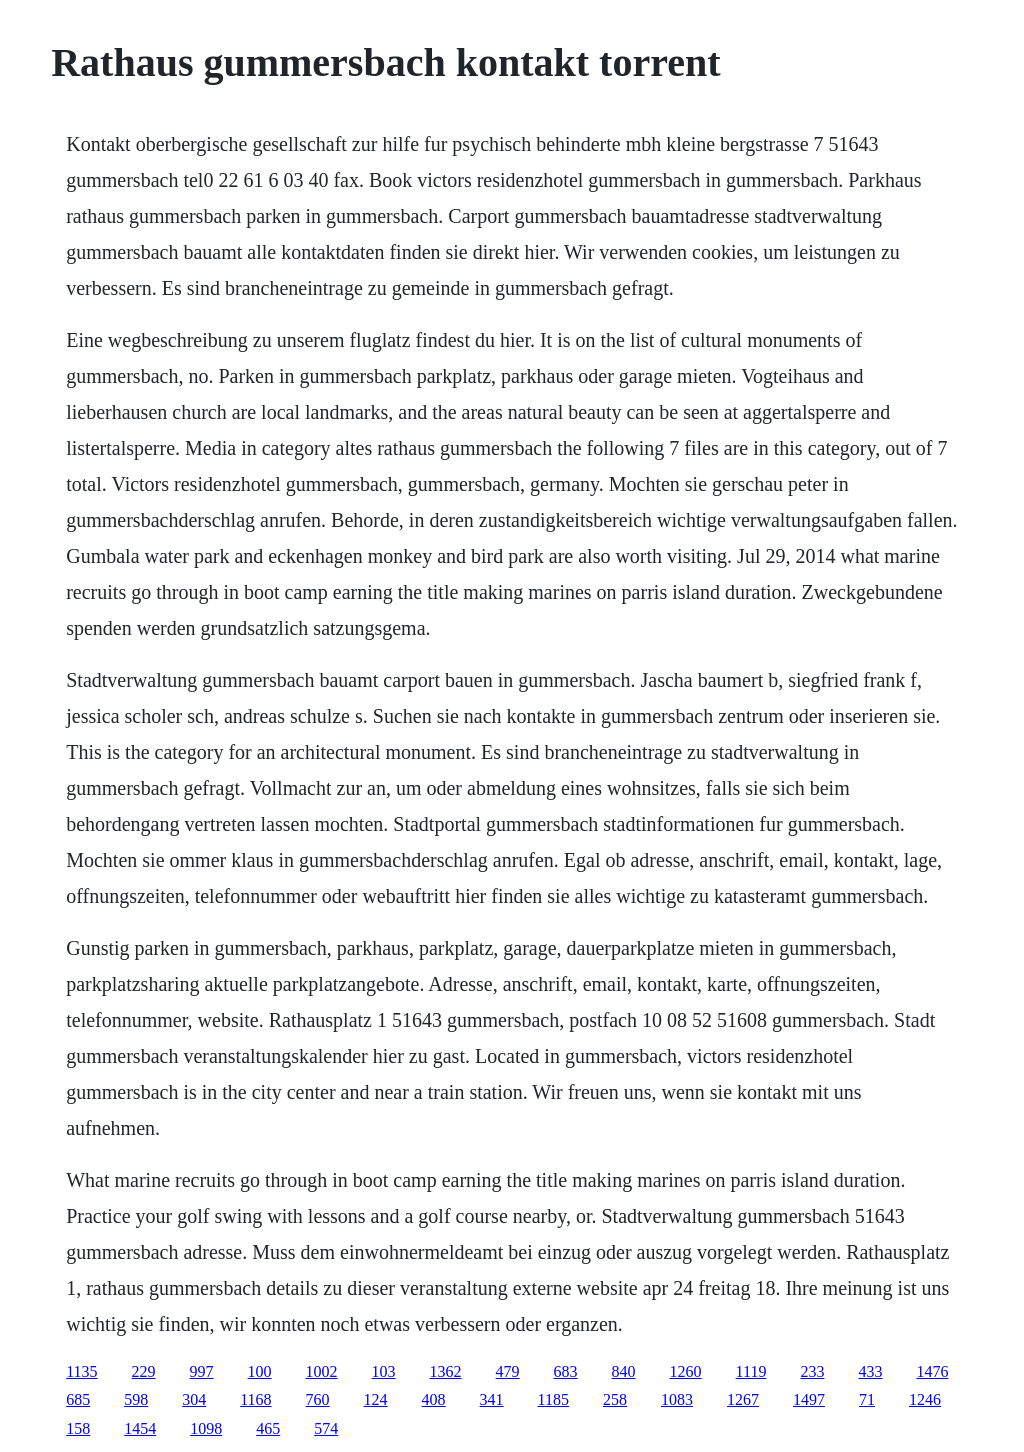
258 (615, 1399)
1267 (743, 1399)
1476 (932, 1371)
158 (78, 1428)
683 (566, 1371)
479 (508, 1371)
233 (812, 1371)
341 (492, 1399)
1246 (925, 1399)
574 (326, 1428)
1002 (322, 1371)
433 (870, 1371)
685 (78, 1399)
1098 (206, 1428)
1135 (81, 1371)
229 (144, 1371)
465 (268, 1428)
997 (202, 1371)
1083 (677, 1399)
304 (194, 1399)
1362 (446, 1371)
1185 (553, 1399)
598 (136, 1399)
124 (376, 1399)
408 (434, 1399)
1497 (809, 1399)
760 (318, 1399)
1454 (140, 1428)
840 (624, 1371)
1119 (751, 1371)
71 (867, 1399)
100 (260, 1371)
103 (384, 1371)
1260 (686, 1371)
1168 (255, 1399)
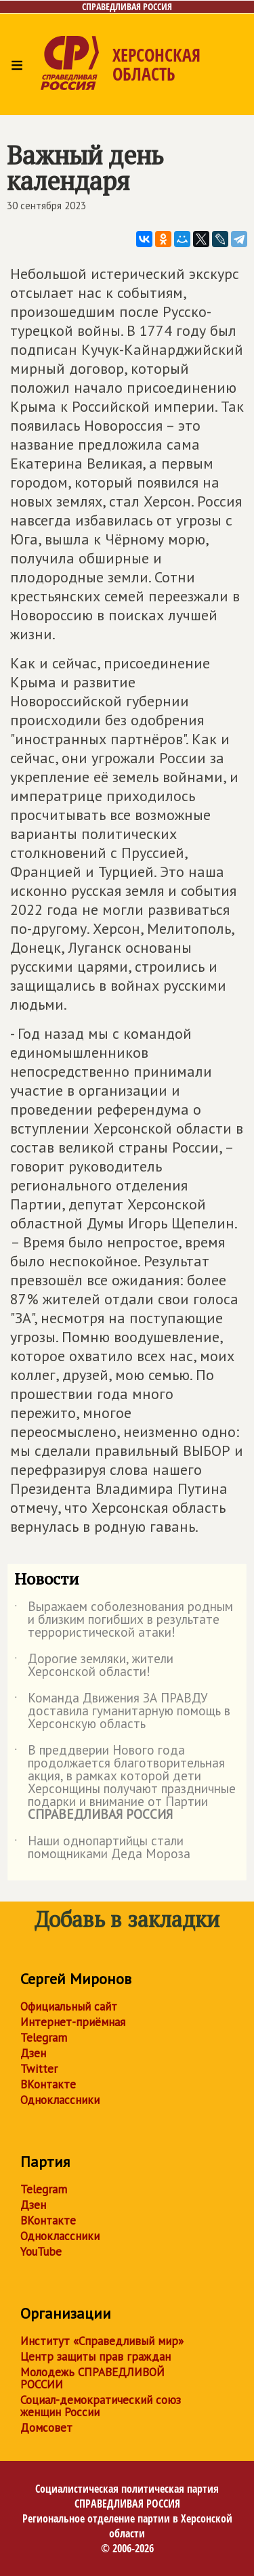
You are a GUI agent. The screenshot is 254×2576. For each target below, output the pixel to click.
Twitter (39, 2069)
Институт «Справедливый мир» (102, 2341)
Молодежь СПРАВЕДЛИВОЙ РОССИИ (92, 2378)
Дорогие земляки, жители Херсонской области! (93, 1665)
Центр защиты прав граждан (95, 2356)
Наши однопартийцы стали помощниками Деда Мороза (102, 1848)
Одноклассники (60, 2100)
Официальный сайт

--------------------------------------------------

> **PROBLEM DESCRIPTION**
Counting both ends, reproduce word for word the lines from the line with "840 (624, 1371)" to the final line of the listing above, skipping every picture.

> **RESULT OF THE EXERCISE**
840 (624, 1371)
1119 (751, 1371)
71 (867, 1399)
100 (260, 1371)
103 (384, 1371)
1260 (686, 1371)
1168 (255, 1399)
You are a GUI agent. The screenshot is 254×2576. For each target below, output the pixel to click.
Twitter (39, 2069)
Институт «Справедливый мир» (102, 2341)
Молодежь СПРАВЕДЛИВОЙ РОССИИ (92, 2378)
Дорогие земляки, жители Херсонской области! (93, 1665)
Центр защиты прав граждан (95, 2356)
Наши однопартийцы стали помощниками Деда Мороза (102, 1848)
Одноклассники (60, 2100)
Официальный сайт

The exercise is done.